The available method for ServletInputStream subclasses (tomcat_32 branch)

In working with some internal groups, we have some classes that perform file uploads (anyone heard of GroupWise Webaccess?).  One of the things they have done in their servlets that handle this is call the available method on the ServletInputStream so that they can delay the thread for a small amount of time if there isn't anything available to be read from the socket.  This allows the machine and other threads to do other processing, and allows the thread that wants to read the data to gracefully handle a client prematurely shutting down the connection.  This functionality works on other servlet engines (JServ, WebSphere, Novell Servlet Gateway) but doesn't work on Tomcat because the available() method was never implemented in any of the subclasses.  So when availabe() is called, it just resolves down to java.io.InputStream which is documented as returning 0 because subclasses should override this method.  There are 2 ways to fix this:

1.  In BufferedServletInputStream, implement an available() method that returns limit-bytesRead or 0 whichever is greater.  The limit class variable is set to the value of the Content-Length header and bytesRead is the number of bytes read since limit was set.  (See the attached patch).  This is the easy fix but doesn't address the feature of available that says it will return the number of bytes that can be read "without blocking".  Obviously, if there is a large amount of data, a read will most likely block at some point depending on how much is asked for.
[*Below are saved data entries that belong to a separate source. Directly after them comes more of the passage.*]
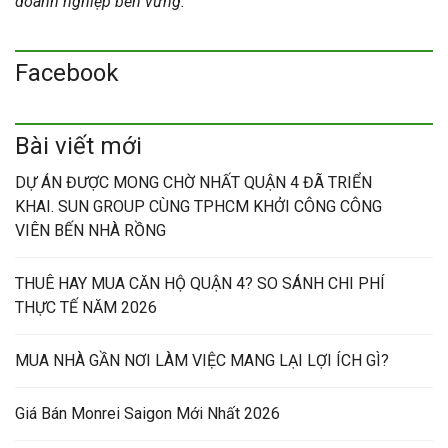
doanh nghiệp bền vững.
Facebook
Bài viết mới
DỰ ÁN ĐƯỢC MONG CHỜ NHẤT QUẬN 4 ĐÃ TRIỂN
KHAI. SUN GROUP CÙNG TPHCM KHỞI CÔNG CÔNG
VIÊN BẾN NHÀ RỒNG
THUÊ HAY MUA CĂN HỘ QUẬN 4? SO SÁNH CHI PHÍ
THỰC TẾ NĂM 2026
MUA NHÀ GẦN NƠI LÀM VIỆC MANG LẠI LỢI ÍCH GÌ?
Giá Bán Monrei Saigon Mới Nhất 2026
2.  Update BufferedServletInputStream to call reqA.available and then update the following files to provide this interface:
  Request.java
  RequestImpl.java
  HttpRequestAdapter.java
  AJP12RequestAdapter.java
  Ajp13RequestAdapter.java
  JNIRequestAdapter.java
Each of these classes would need to provide an appropriate available() method.

I'm willing to figure this out and implement #2 if it is deemed the better approach and only provided #1 because it was a "quick" fix.  I'm also willing to figure this out for the 3.3 tree for either implementation.  I would like to get it into the 3.2.2 branch since that is what most of use here are currently using.

Any response (other than flames:-) appreciated.